“Like Todd Solondz‘s Dark Horse,” writes Calum Marsh for Slant, Torontonian director Kazik Radwanski’s Tower “concerns an ostensible loser—in this case 34-year-old Derek (Derek Bogart), rapidly balding and still living in his parents’ basement—whose largely successful endeavors to socialize normally seem at odds, in conventional terms, with his style and apparent manner. Neither withdrawn nor reticent, Derek is perfectly comfortable approaching others; we find him dancing at clubs, attempting to court women, chatting with co-workers. There’s a certain abrasiveness to his personality that’s hard to precisely describe, but the resulting friction that emerges between Derek and those in his company, from friends who appear awkward around him to the girlfriend (Nicole Fairbairn) he eventually courts, gradually becomes the film’s central interest, forming a tenuous narrative tissue that connects these otherwise disparate scenes…. Tower, more than most films of its kind, is deeply observational, and the intimacy it achieves with its protagonist makes it one of the most effective character studies of the past several years.”

Similarly, Nelson Kim at Hammer to Nail: “The handheld camera stays in tight close-up throughout the film, a potentially tiresome device that here succeeds beautifully in granting us an intimacy with Derek that he refuses to everyone around him.”

Dispatching to the Film Society of Lincoln Center from Locarno, Adam Cook readily admitted that he “felt right at home with Radwanski’s portrayal of Canadian complacency, mundanity and vapid politeness…. As we follow this character, who is not without his charms, as he club-hops in search of love, as he works on his modest but considerable computer animation, as he half-heartedly engages in small talk with his family and friends, we become acquainted with his lack of flare, drive, personality and ambition. In other words, Radwanski provides us with a wholly convincing portrait of normality.”

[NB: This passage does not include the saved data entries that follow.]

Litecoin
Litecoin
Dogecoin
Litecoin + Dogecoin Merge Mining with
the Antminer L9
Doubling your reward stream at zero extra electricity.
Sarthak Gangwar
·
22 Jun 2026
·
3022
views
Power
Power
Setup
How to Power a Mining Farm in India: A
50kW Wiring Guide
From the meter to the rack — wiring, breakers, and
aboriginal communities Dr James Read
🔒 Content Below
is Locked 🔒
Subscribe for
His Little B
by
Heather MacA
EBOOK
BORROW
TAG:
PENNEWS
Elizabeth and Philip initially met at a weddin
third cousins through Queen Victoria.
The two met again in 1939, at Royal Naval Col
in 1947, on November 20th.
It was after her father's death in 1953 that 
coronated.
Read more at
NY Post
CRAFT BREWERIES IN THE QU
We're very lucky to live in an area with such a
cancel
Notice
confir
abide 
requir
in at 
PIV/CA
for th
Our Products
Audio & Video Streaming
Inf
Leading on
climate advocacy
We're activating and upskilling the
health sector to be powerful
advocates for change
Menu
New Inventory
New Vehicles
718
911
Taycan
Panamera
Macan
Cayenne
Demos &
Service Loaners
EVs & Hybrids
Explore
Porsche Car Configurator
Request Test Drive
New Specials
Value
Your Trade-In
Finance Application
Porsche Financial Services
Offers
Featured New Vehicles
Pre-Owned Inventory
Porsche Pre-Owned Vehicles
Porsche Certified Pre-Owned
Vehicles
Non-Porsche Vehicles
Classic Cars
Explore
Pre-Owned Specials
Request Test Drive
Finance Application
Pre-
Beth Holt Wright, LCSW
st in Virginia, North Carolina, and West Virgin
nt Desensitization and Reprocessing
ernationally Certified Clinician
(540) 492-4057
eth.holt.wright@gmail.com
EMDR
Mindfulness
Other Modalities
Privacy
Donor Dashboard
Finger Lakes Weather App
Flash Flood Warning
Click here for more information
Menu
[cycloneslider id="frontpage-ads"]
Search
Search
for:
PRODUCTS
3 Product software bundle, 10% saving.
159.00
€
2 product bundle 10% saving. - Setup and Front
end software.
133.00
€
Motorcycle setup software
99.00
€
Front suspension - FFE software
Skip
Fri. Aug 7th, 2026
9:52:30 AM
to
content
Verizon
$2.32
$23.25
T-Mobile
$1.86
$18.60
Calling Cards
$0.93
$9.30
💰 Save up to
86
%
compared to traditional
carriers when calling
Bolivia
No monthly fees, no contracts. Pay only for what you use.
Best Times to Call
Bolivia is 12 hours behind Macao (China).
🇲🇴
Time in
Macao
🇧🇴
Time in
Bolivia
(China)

“The closest recent point of comparison for Tower is Ronald Bronstein‘s Frownland, which also followed a perpetually antsy and confused character with relentless detail,” suggests Indiewire‘s Eric Kohn. “But in that case, the movie eventually opened up to chart a path of character development that Tower lacks. Radwanski never extends beyond Derek’s claustrophobic headspace.”

“Part deadpan theater of evasion and confrontation, part acrid retort to mumblecore celebrations of the arrested man-child, it’s a sustained accumulation of anxiety that’s capped by an intriguing anticlimax involving a hissing, scavenging raccoon,” wrote Fernando F. Croce for the Notebook from Toronto.

“Although unassuming, the film’s stubbornness lingers in memory and acquires a touching aspect in its commitment to a lost character that seems a warped distillation of certain Canadian traits,” writes Christoph Huber for Cinema Scope. “That Tower is a rare, uncorrupted from of regional cinema also finds expression in its central animal antagonist (and possible metaphorical double): after all, Toronto is Raccoon City.”

More from James Adams (Globe and Mail), James McNally, and Jay Weissberg (Variety). Tower screens tonight and tomorrow night as part of New York’s New Directors/New Film series running through the end of March.